検査又は報告・資料の徴取の権限規定 証券監視委への権限委任規定 検査又は報告・資料の徴取の対象
第56条の2第1項(第65条の3第3項において準用する場合を含む。)から第4項まで 第194条の7第2項第1号及び第3項 金融商品取引業者等、金融商品取引業者等と取引をする者、金融商品取引業者等(登録金融機関を除く)がその総株主等の議決権の過半数を保有する銀行等、金融商品取引業者等を子会社とする持株会社、金融商品取引業者等から業務の委託を受けた者、金融商品取引業者の主要株主、金融商品取引業者を子会社とする持株会社の主要株主、特定金融商品取引業者等の親金融機関等、特定金融商品取引業者等の子金融機関等、金融商品取引業者の親銀行等、金融商品取引業者の子銀行等
第57条の10第1項 第194条の7第3項 特別金融商品取引業者の子会社等
第57条の23 第194条の7第3項 指定親会社、指定親会社と取引をする者、指定親会社の子会社等、指定親会社から業務の委託を受けた者
第57条の26第2項 第194条の7第3項 指定親会社の主要株主
第60条の11(第60条の12第3項において準用する場合を含む。) 第194条の7第2項第2号及び第3項 取引所取引許可業者、取引所取引許可業者と取引を行う者、取引所取引許可業者から業務の委託を受けた者
第60条の14第2項において準用する第60条の11 第194条の7第2項第2号及び第3項 電子店頭デリバティブ取引等許可業者、電子店頭デリバティブ取引等許可業者と取引を行う者、電子店頭デリバティブ取引等許可業者から業務の委託を受けた者
第63条の6 第194条の7第2項第2号の2及び第3項 特例業務届出者、特例業務届出者と取引を行う者、特例業務届出者から業務の委託を受けた者
第63条の3第2項において準用する第63条の6 第194条の7第2項第2号の2及び第3項 特例業務に係る届出をした金融商品取引業者等、当該金融商品取引業者等と取引を行う者、当該金融商品取引業者等から業務の委託を受けた者
第66条の22 第194条の7第2項第3号及び第3項 金融商品仲介業者、金融商品仲介業者と取引をする者
第66条の45第1項 第194条の7第2項第3号の2及び第3項 信用格付業者、信用格付業者と取引をする者、信用格付業者から業務の委託を受けた者、信用格付業者の関係法人
第75条 第194条の7第2項第4号及び第3項 認可金融商品取引業協会、店頭売買有価証券の発行者、取扱有価証券の発行者、認可金融商品取引業協会から業務の委託を受けた者
第79条の4 第194条の7第2項第5号及び第3項 認定金融商品取引業協会、認定金融商品取引業協会から業務の委託を受けた者
第79条の77 第194条の7第3項 投資者保護基金、投資者保護基金から業務の委託を受けた者
第103条の4 第194条の7第3項 株式会社金融商品取引所の対象議決権保有届出書の提出者(株式会社金融商品取引所の総株主の議決権の百分の五を超える対象議決権の保有者)

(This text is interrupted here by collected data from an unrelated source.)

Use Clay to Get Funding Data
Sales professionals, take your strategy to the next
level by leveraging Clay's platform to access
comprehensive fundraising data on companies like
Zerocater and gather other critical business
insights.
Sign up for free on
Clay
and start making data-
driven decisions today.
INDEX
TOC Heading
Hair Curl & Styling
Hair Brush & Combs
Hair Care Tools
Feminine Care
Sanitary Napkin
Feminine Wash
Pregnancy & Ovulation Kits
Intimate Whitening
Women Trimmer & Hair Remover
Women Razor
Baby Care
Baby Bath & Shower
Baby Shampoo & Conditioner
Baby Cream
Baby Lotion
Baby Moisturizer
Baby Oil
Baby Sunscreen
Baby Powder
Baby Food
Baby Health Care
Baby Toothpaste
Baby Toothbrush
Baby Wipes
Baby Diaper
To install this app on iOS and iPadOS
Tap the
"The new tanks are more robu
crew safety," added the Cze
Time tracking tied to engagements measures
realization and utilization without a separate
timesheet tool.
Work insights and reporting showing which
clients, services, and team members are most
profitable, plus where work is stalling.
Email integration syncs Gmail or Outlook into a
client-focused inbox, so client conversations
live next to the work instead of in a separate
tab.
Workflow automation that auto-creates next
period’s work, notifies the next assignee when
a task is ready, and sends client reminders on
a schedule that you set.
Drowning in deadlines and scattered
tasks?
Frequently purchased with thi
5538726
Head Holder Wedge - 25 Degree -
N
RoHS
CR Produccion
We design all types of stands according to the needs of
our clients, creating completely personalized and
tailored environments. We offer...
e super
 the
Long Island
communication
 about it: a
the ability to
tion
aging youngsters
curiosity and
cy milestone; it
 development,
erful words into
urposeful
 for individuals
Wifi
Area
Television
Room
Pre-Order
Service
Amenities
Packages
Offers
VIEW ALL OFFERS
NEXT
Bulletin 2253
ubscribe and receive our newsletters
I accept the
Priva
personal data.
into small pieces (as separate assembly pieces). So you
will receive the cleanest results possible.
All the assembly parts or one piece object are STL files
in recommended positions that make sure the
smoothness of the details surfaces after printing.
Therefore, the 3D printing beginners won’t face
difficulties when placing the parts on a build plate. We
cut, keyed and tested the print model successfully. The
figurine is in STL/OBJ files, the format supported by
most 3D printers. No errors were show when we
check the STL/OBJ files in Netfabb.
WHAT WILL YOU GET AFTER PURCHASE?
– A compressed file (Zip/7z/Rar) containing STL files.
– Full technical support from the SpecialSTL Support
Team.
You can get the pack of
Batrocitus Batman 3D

第106条の6第1項(同条第2項において準用する場合を含む。) 第194条の7第3項 株式会社金融商品取引所の主要株主、株式会社金融商品取引所の保有基準割合以上の数の対象議決権を保有する商品取引所、株式会社金融商品取引所の保有基準割合以上の数の対象議決権を保有する商品取引所持株会社
第106条の16 第194条の7第3項 金融商品取引所持株会社の対象議決権保有届出書の提出者(金融商品取引所持株会社の総株主の議決権の百分の五を超える対象議決権の保有者)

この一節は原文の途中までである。